それを聞いた麗香はにっこりと笑ってこう言った。

「ちひろさんは、三十分でおうちに着きますか?」

 ちひろはなにがなんだか分からなかったが、十五分で家に着くため、「うん、着くけど」と言っておいた。

 すると麗香が少しはにかんでいるような申し訳ないと思っているような顔をしてこう言った。
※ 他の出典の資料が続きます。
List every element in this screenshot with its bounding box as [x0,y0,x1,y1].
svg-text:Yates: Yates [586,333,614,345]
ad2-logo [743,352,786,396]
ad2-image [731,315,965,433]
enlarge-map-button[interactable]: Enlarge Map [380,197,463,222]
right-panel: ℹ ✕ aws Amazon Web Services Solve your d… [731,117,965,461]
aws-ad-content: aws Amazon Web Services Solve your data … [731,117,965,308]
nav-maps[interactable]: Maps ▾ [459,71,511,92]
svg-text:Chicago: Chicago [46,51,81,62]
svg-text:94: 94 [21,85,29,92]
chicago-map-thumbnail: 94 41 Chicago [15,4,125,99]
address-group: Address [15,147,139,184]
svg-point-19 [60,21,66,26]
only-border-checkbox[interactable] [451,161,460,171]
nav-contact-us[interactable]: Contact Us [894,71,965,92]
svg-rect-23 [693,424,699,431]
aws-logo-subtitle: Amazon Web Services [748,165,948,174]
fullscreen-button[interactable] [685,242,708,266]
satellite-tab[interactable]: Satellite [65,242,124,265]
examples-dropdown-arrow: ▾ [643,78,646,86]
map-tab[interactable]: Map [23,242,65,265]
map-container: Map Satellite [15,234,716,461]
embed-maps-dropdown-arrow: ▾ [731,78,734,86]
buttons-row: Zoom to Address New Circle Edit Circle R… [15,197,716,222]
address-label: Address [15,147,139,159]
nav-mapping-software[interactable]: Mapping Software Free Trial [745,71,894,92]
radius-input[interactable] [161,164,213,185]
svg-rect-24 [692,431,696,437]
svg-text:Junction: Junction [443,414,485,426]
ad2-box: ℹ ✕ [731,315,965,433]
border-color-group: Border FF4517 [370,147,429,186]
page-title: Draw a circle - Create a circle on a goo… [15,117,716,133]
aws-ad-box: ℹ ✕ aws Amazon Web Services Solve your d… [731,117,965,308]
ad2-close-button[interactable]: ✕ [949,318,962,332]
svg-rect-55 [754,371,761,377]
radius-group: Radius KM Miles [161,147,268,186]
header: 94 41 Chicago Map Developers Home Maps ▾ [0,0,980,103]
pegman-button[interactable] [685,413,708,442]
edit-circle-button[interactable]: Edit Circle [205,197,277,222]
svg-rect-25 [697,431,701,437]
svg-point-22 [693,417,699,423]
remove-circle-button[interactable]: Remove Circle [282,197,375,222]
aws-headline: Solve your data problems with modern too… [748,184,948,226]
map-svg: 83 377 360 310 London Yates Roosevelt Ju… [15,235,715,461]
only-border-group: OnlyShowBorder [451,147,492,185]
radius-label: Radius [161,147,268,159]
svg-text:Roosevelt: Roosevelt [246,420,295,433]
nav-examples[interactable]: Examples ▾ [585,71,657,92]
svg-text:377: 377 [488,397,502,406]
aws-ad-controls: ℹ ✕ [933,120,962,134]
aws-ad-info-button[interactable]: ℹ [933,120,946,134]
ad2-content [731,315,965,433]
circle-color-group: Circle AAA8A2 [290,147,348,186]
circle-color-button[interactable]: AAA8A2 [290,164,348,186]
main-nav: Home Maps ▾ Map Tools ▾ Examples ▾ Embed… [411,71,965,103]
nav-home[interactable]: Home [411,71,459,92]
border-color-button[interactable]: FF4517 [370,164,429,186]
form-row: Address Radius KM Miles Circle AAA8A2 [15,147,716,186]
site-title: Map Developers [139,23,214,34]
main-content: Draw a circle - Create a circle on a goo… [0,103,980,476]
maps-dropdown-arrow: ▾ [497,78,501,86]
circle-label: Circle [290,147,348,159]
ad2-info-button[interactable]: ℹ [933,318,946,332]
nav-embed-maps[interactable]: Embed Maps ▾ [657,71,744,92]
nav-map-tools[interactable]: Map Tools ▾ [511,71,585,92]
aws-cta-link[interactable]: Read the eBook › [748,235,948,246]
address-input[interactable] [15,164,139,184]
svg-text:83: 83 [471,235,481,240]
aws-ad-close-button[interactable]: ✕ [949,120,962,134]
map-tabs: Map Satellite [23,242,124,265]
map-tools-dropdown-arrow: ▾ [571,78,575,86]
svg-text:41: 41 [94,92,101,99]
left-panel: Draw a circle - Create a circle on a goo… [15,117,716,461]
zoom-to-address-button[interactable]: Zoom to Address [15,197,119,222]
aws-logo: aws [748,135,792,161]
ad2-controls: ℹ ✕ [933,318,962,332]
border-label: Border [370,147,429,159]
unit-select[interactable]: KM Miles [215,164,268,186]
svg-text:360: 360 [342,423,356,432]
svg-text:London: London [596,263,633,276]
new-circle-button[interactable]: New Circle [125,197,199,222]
「私の家の時計は、祖父の方針で三十分ほど早く進んでるんですよ。だからまだ間に合うと思いますよ。」

「えっ、そうなの!」

 ちひろはそれを聞いて驚きの声をもらす。

 そのすぐあとに安心の笑みを浮かベて言った。

「良かったぁ。前、少し遅れたときの罰がひどかったからなぁ。」

 ちひろは帰り仕度を始めた。

「あ、ちひろが帰るんなら俺も帰んなきゃな。ずっといてもれーかんちもメイワクだろうし。」

 蓮もそう言って帰帰り仕度を始めた。

 すると、メモとペンを机から取り出し、さささっと何かを書いてちひろと蓮に渡した。

「私のケータイ番号とメールアドレスです。何かあれば連絡をくださいね。あと、二人もケータイを持ってるんでしたら、また教えてくださいね。」

「うん。ありがと。れーちゃん!」

「また、俺のも教えるよ。」

 横からルナが出て来て、ちひろの肩に飛び乗った。ミントも同じように蓮の肩に。

「今日、ここで話したここは私たちだけの秘密よ。分かってはいると思うけど……。」

 そのことを強調するためか、人間のサイズになって全員に忠告した。

「じゃあね。バイバイ。」

 そう言ってちひろ、ルナ、蓮、ミントの四名は、それぞれの家へと向かった。